**WHAT YOU NEED TO DO**.
Each line of the data below should be restated exactly, with images left out.

**PROVIDED MATERIAL**.
==========
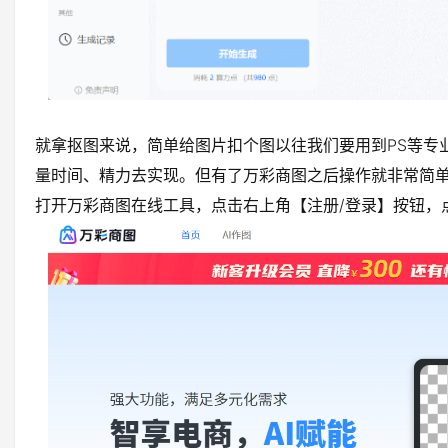
就拿抠图来说，简单给图片扣个图以往我们要用到PS等专
量时间、精力去实现。但有了万彩商图之后操作就非常简
打开万彩商图在线工具，点击右上角【注册/登录】按钮，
==========
**EXPECTED ANSWER**.
就拿抠图来说，简单给图片扣个图以往我们要用到PS等专
量时间、精力去实现。但有了万彩商图之后操作就非常简
打开万彩商图在线工具，点击右上角【注册/登录】按钮，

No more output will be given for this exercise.